These attributes enable advanced analytics such as product lifecycle evaluation, category-level performance, and profitability estimation.

### **B. Sales Table (Daily Transaction Data)**
Captures every sales transaction over the 18-month period, enriched with customer, pricing, and operational details.

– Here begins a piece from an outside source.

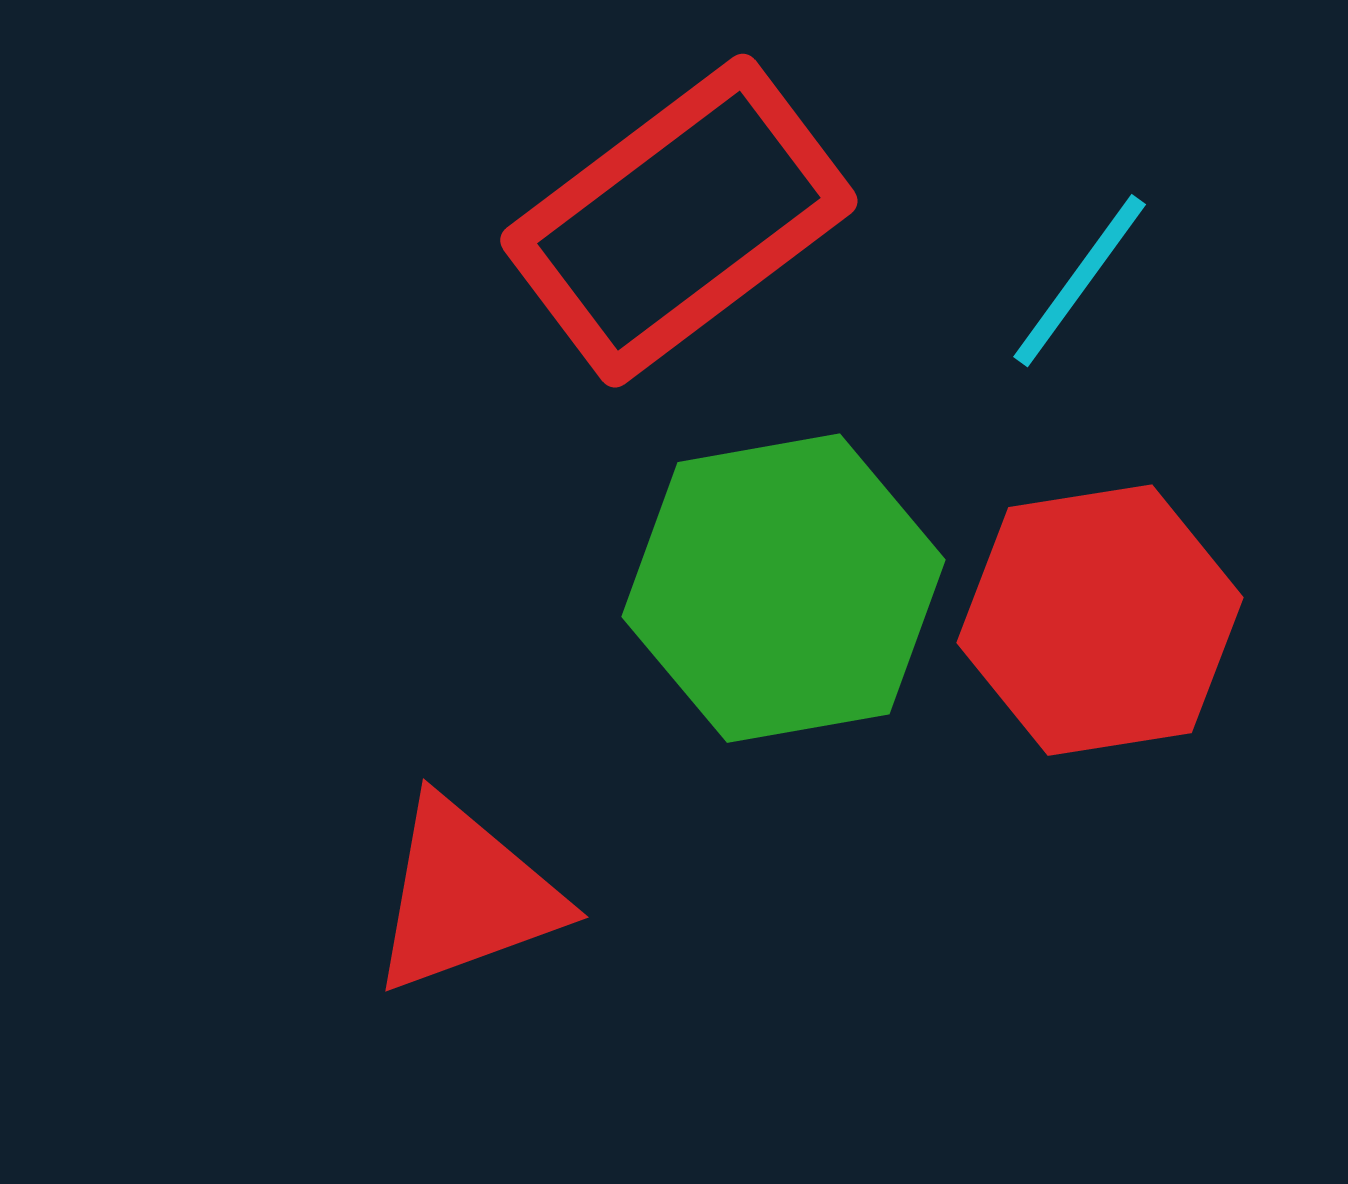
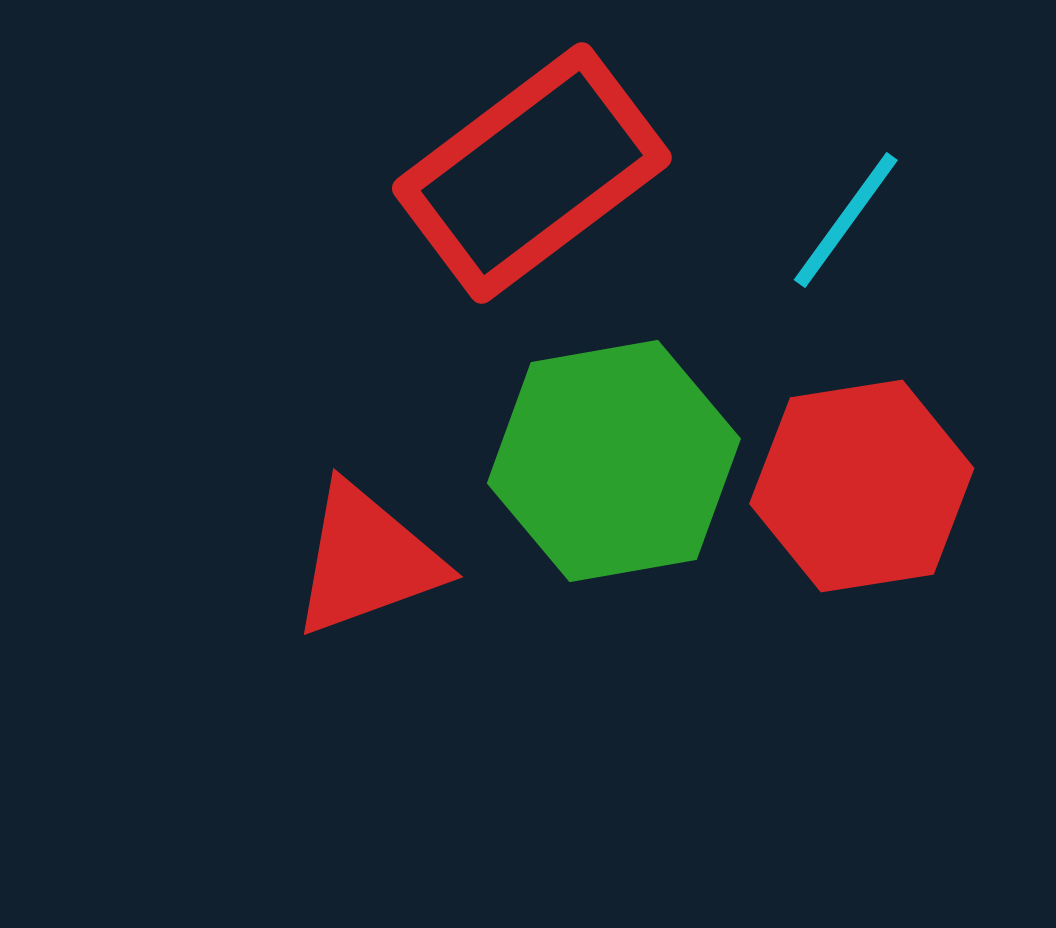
red triangle: (466, 896) -> (367, 560), moved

This table is the core source for identifying demand patterns, seasonality, and price-driven behavior.

**Key Columns**
- `sale_id`  
- `product_id`  
- `sale_date`  
- `quantity_sold`  
- `selling_price_at_time`  
- `revenue`  
- `profit`  
- `customer_type` (retail, wholesale, online, store)  
- `region` (Nairobi, Mombasa, Kisumu, etc.)  
- `payment_method` (cash, mpesa, card, transfer)  
- `discount_applied`  
- `order_channel` (website, app, store)  
- `promotion_flag` (0/1)

This table supports analysis of demand shifts, pricing effects, regional behavior, and channel performance.

### **C. Inventory Table**
Provides operational stock information and logistics-related attributes that help determine inventory stability and future replenishment requirements.

**Key Columns**
- `product_id`  
- `current_stock`  
- `reorder_level`  
- `safety_stock`  
- `lead_time_days`  
- `last_restock_date`  
- `warehouse_location`  
- `max_capacity`  
- `stock_value`

This table supports forecasting stock depletion, identifying risks, and optimizing purchases.

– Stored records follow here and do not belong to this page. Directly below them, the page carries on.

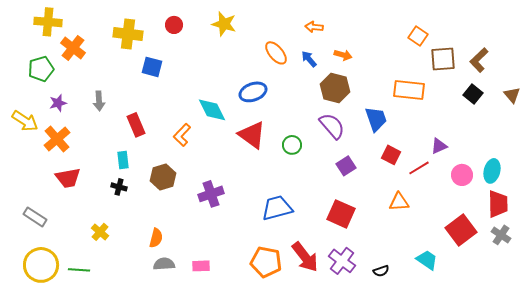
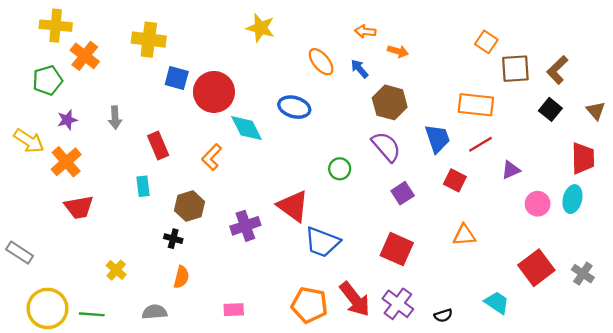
red circle: (174, 25) -> (214, 92), moved, size x2.0
orange arrow: (343, 55) -> (398, 51), moved
blue ellipse: (253, 92) -> (294, 107), turned 36
red triangle: (252, 135) -> (293, 206), moved
red line: (419, 168) -> (481, 144), moved
black cross: (119, 187) -> (173, 239), moved
red trapezoid: (498, 204) -> (583, 158), moved
blue trapezoid: (277, 208) -> (322, 242), turned -144
gray rectangle: (35, 217) -> (20, 253), moved
gray semicircle: (164, 264) -> (155, 312), moved

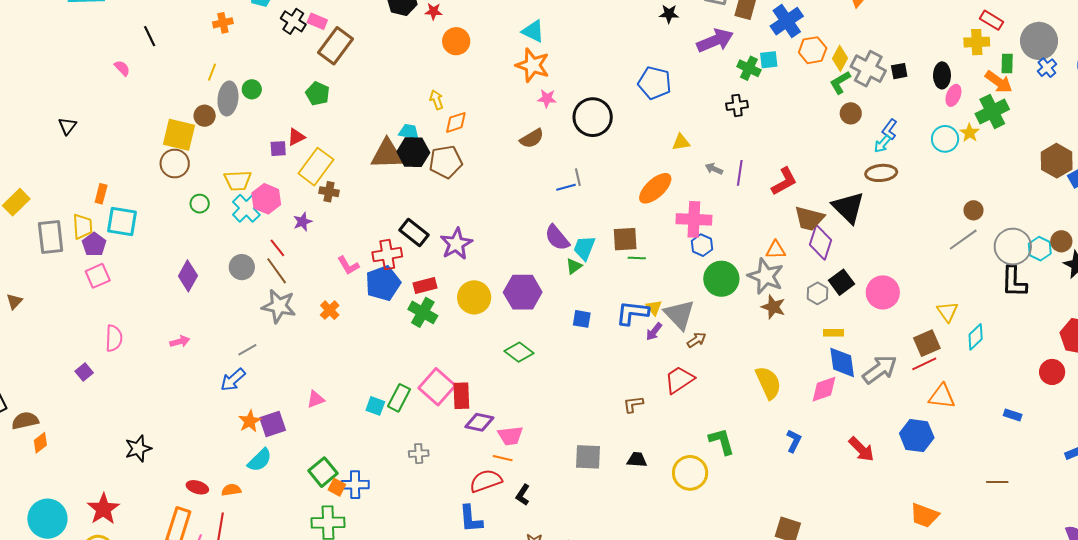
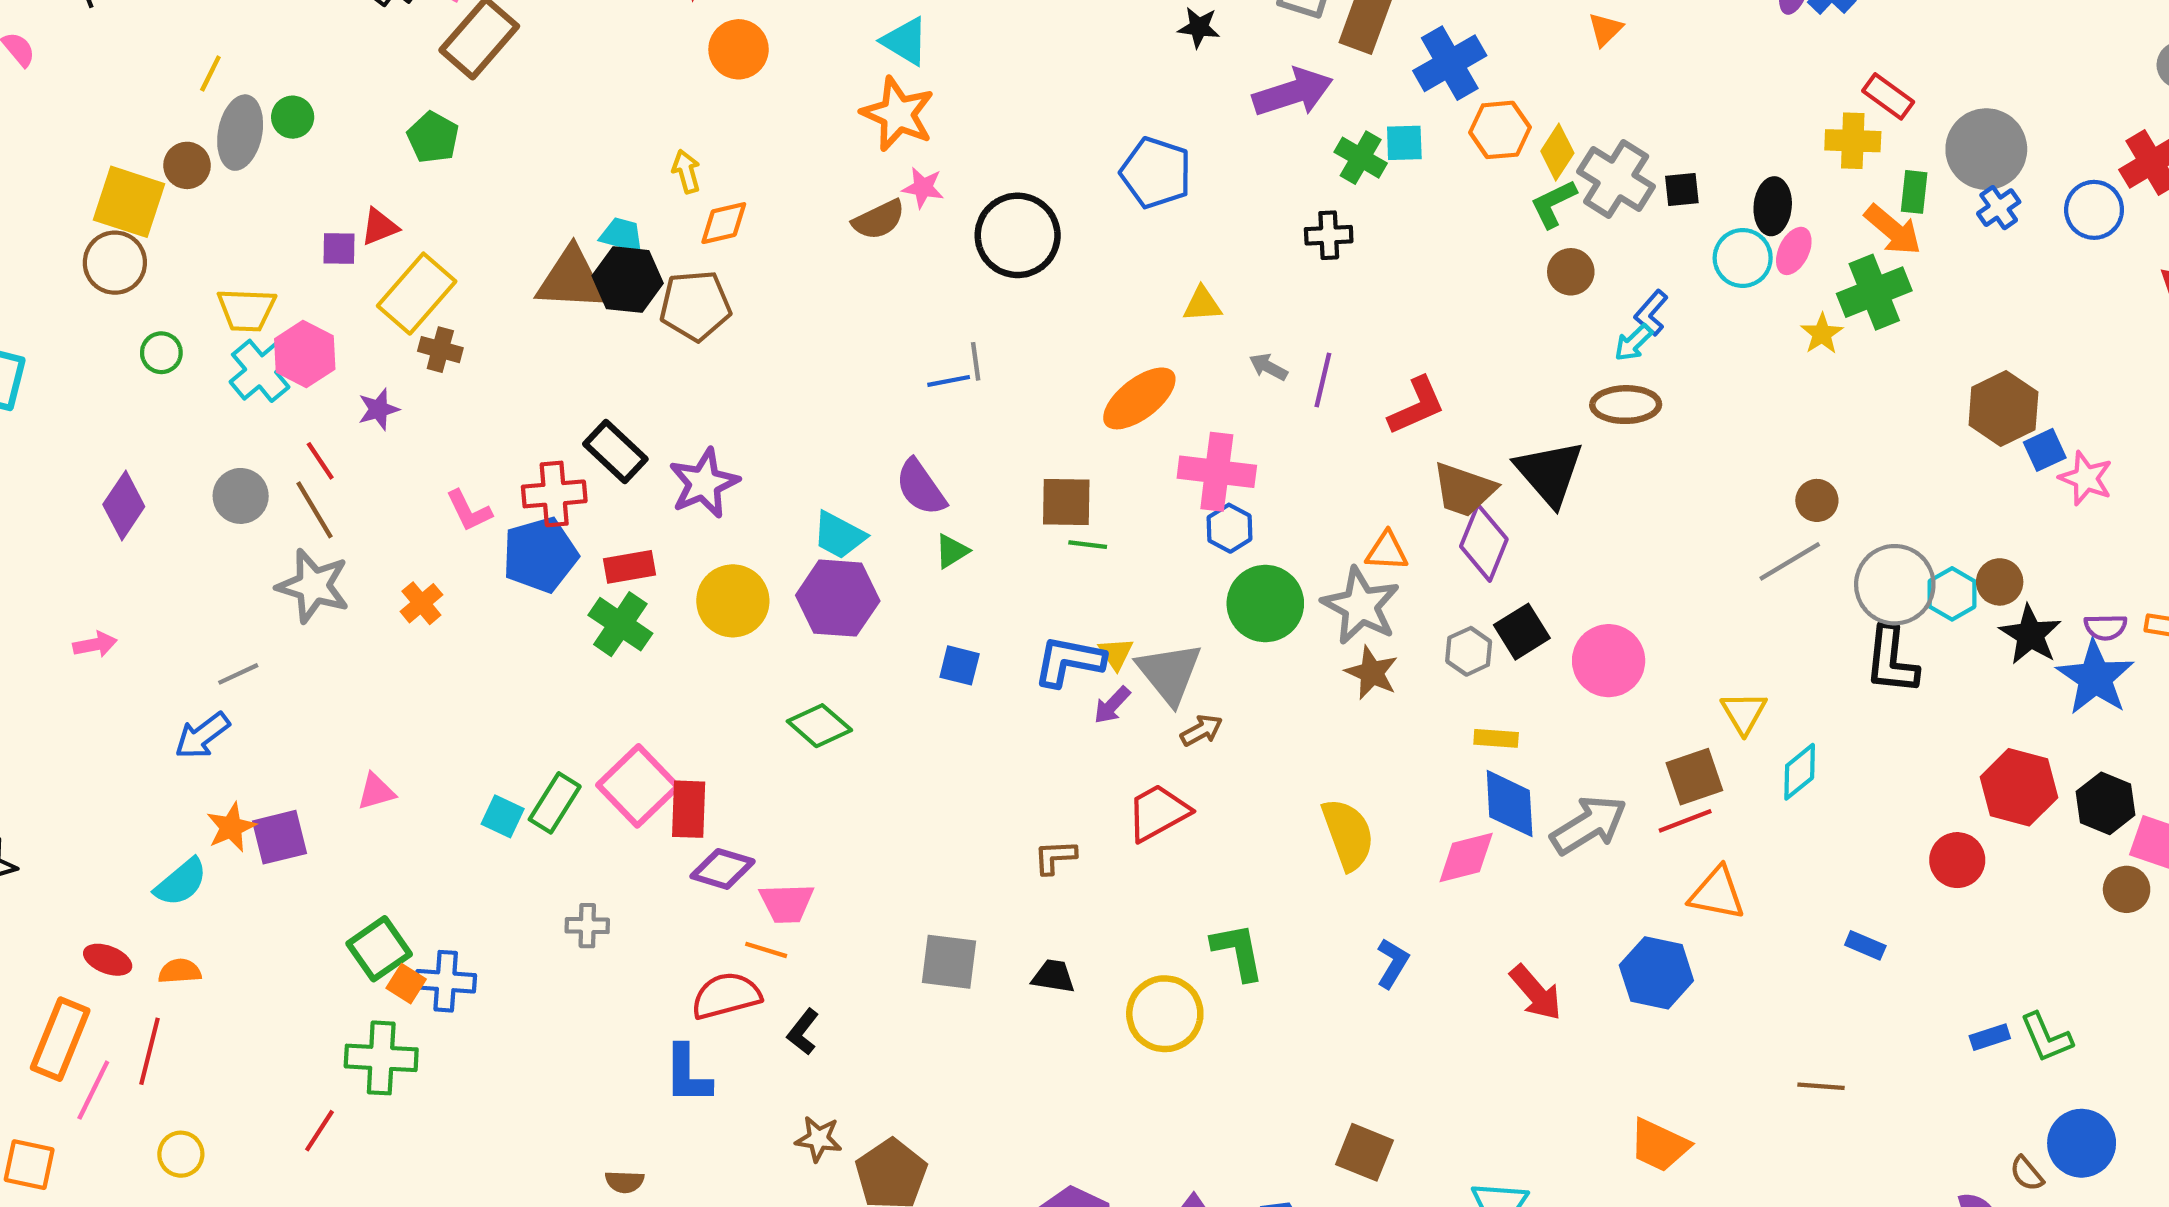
brown semicircle: (532, 138) -> (879, 220), moved
cyan circle: (945, 139) -> (1743, 258), moved
cyan trapezoid: (584, 248) -> (839, 535), moved, turned -88
cyan semicircle: (260, 460) -> (181, 882), moved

### **D. Suppliers Table**
Contains supplier details used to model lead times, delivery reliability, and sourcing impact on forecasting.

**Key Columns**
- `supplier_id`  
- `supplier_name`  
- `contact_email`  
- `country`  
- `delivery_lead_time_days`  
- `reliability_score`

This enables simulation of supply chain delays and supplier performance trends.

## **2.2 Entity Relationship (ER) Structure**
The relational database follows a clean and scalable structure suitable for forecasting and operational analytics.

**Core Relationships**
- `Products.product_id` → `Sales.product_id`  
  (Each product has many sales records)

- `Products.product_id` → `Inventory.product_id`  
  (Each product has one inventory profile)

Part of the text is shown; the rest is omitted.